Problem ▸ What is needed is an exact transcription of every record, minus the pictures.

Page-level text extractions:
Segment Open
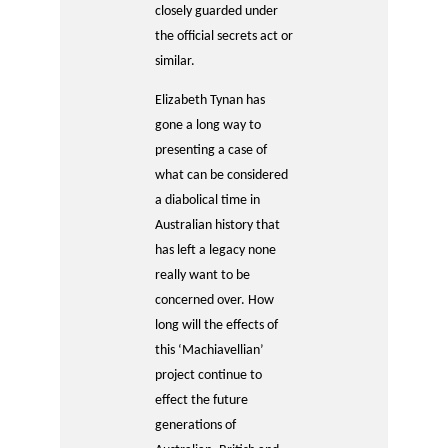
closely guarded under
the official secrets act or
similar.
Elizabeth Tynan has
gone a long way to
presenting a case of
what can be considered
a diabolical time in
Australian history that
has left a legacy none
really want to be
concerned over. How
long will the effects of
this ‘Machiavellian’
project continue to
effect the future
generations of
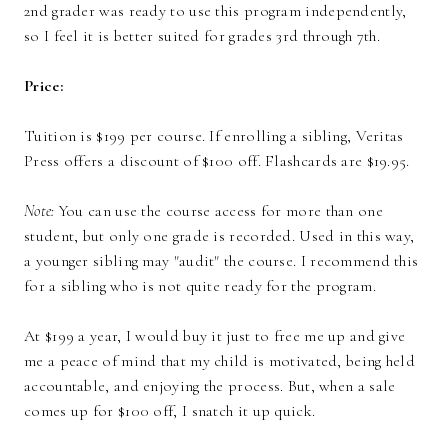
2nd grader was ready to use this program independently,
so I feel it is better suited for grades 3rd through 7th.
Price:
Tuition is $199 per course. If enrolling a sibling, Veritas
Press offers a discount of $100 off. Flashcards are $19.95.
Note:
You can use the course access for more than one
student, but only one grade is recorded. Used in this way,
a younger sibling may "audit" the course. I recommend this
for a sibling who is not quite ready for the program.
At $199 a year, I would buy it just to free me up and give
me a peace of mind that my child is motivated, being held
accountable, and enjoying the process. But, when a sale
comes up for $100 off, I snatch it up quick.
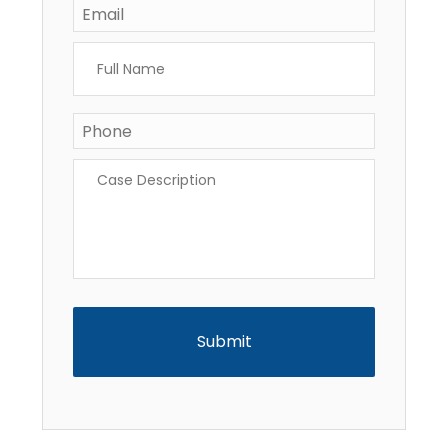
Full
Name
*
Phone
*
Case
Description
*
CAPTCHA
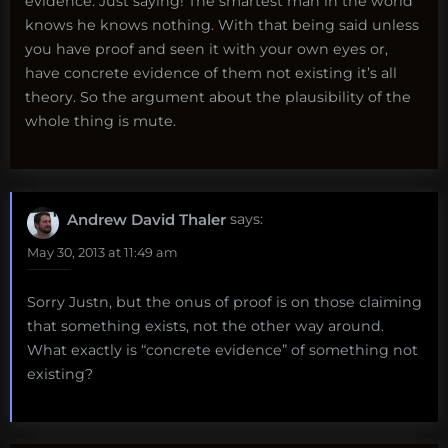
evidence. Just saying! The smartest man in the world
knows he knows nothing. With that being said unless
you have proof and seen it with your own eyes or,
have concrete evidence of them not existing it’s all
theory. So the argument about the plausibility of the
whole thing is mute.
Andrew David Thaler
says:
May 30, 2013 at 11:49 am
Sorry Justn, but the onus of proof is on those claiming
that something exists, not the other way around.
What exactly is “concrete evidence” of something not
existing?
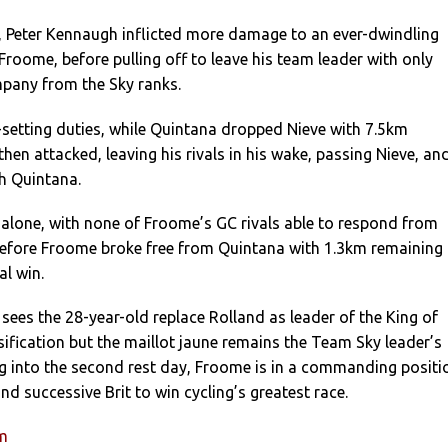
n, Peter Kennaugh inflicted more damage to an ever-dwindling
Froome, before pulling off to leave his team leader with only
mpany from the Sky ranks.
setting duties, while Quintana dropped Nieve with 7.5km
hen attacked, leaving his rivals in his wake, passing Nieve, an
h Quintana.
alone, with none of Froome’s GC rivals able to respond from
before Froome broke free from Quintana with 1.3km remaining 
al win.
sees the 28-year-old replace Rolland as leader of the King of
ification but the maillot jaune remains the Team Sky leader’s
ng into the second rest day, Froome is in a commanding positi
d successive Brit to win cycling’s greatest race.
um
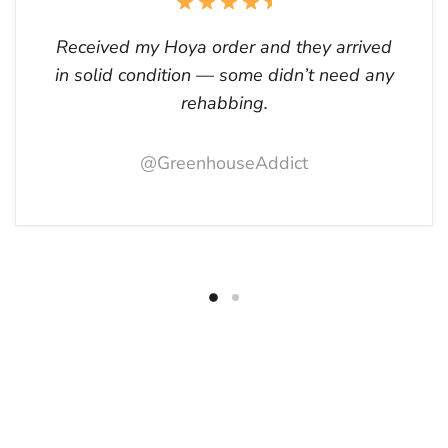
Received my Hoya order and they arrived
in solid condition — some didn’t need any
rehabbing.
@GreenhouseAddict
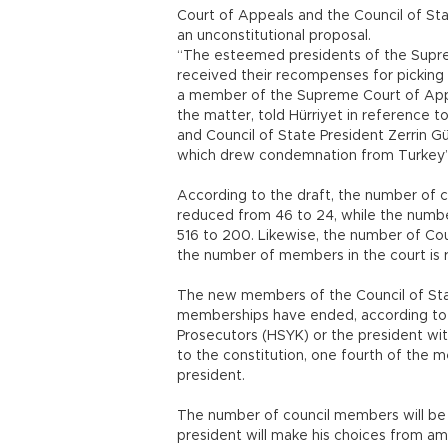
Court of Appeals and the Council of Stat
an unconstitutional proposal.
“The esteemed presidents of the Supre
received their recompenses for picking t
a member of the Supreme Court of Appe
the matter, told Hürriyet in reference t
and Council of State President Zerrin Gü
which drew condemnation from Turkey’s
According to the draft, the number of 
reduced from 46 to 24, while the numb
516 to 200. Likewise, the number of Cou
the number of members in the court is
The new members of the Council of St
memberships have ended, according to 
Prosecutors (HSYK) or the president wit
to the constitution, one fourth of the 
president.
The number of council members will be f
president will make his choices from a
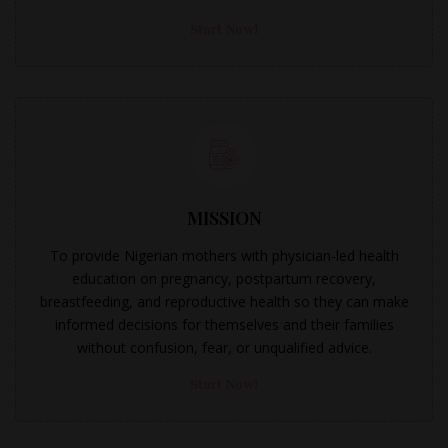
Start Now!
MISSION
To provide Nigerian mothers with physician-led health
education on pregnancy, postpartum recovery,
breastfeeding, and reproductive health so they can make
informed decisions for themselves and their families
without confusion, fear, or unqualified advice.
Start Now!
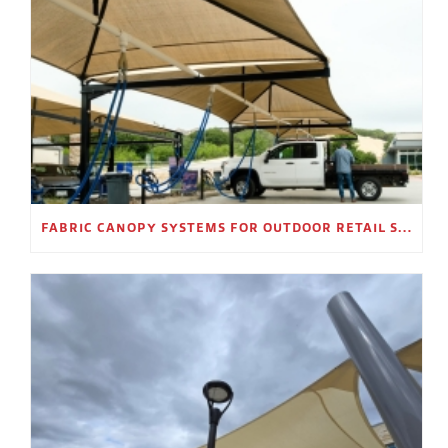
FABRIC CANOPY SYSTEMS FOR OUTDOOR RETAIL SPACES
Segment Closed
Output below ▸
closely guarded under
the official secrets act or
similar.
Elizabeth Tynan has
gone a long way to
presenting a case of
what can be considered
a diabolical time in
Australian history that
has left a legacy none
really want to be
concerned over. How
long will the effects of
this ‘Machiavellian’
project continue to
effect the future
generations of
2nd grader was ready to use this program independently,
so I feel it is better suited for grades 3rd through 7th.
Price:
Tuition is $199 per course. If enrolling a sibling, Veritas
Press offers a discount of $100 off. Flashcards are $19.95.
Note:
You can use the course access for more than one
student, but only one grade is recorded. Used in this way,
a younger sibling may "audit" the course. I recommend this
for a sibling who is not quite ready for the program.
At $199 a year, I would buy it just to free me up and give
me a peace of mind that my child is motivated, being held
accountable, and enjoying the process. But, when a sale
comes up for $100 off, I snatch it up quick.
Full
Name
*
Phone
*
Case
Description
*
CAPTCHA
evidence. Just saying! The smartest man in the world
knows he knows nothing. With that being said unless
you have proof and seen it with your own eyes or,
have concrete evidence of them not existing it’s all
theory. So the argument about the plausibility of the
whole thing is mute.
Andrew David Thaler
says:
May 30, 2013 at 11:49 am
Sorry Justn, but the onus of proof is on those claiming
that something exists, not the other way around.
What exactly is “concrete evidence” of something not
existing?
n, Peter Kennaugh inflicted more damage to an ever-dwindling
Froome, before pulling off to leave his team leader with only
mpany from the Sky ranks.
setting duties, while Quintana dropped Nieve with 7.5km
hen attacked, leaving his rivals in his wake, passing Nieve, an
h Quintana.
alone, with none of Froome’s GC rivals able to respond from
before Froome broke free from Quintana with 1.3km remaining 
al win.
sees the 28-year-old replace Rolland as leader of the King of
ification but the maillot jaune remains the Team Sky leader’s
ng into the second rest day, Froome is in a commanding positi
d successive Brit to win cycling’s greatest race.
um
Received my Hoya order and they arrived
in solid condition — some didn’t need any
rehabbing.
@GreenhouseAddict
Court of Appeals and the Council of Stat
an unconstitutional proposal.
“The esteemed presidents of the Supre
received their recompenses for picking t
a member of the Supreme Court of Appe
the matter, told Hürriyet in reference t
and Council of State President Zerrin Gü
which drew condemnation from Turkey’s
According to the draft, the number of 
reduced from 46 to 24, while the numb
516 to 200. Likewise, the number of Cou
the number of members in the court is
The new members of the Council of St
memberships have ended, according to 
Prosecutors (HSYK) or the president wit
to the constitution, one fourth of the 
president.
The number of council members will be f
president will make his choices from a
Start Now!
MISSION
To provide Nigerian mothers with physician-led health
education on pregnancy, postpartum recovery,
breastfeeding, and reproductive health so they can make
informed decisions for themselves and their families
without confusion, fear, or unqualified advice.
Start Now!
FABRIC CANOPY SYSTEMS FOR OUTDOOR RETAIL SPACES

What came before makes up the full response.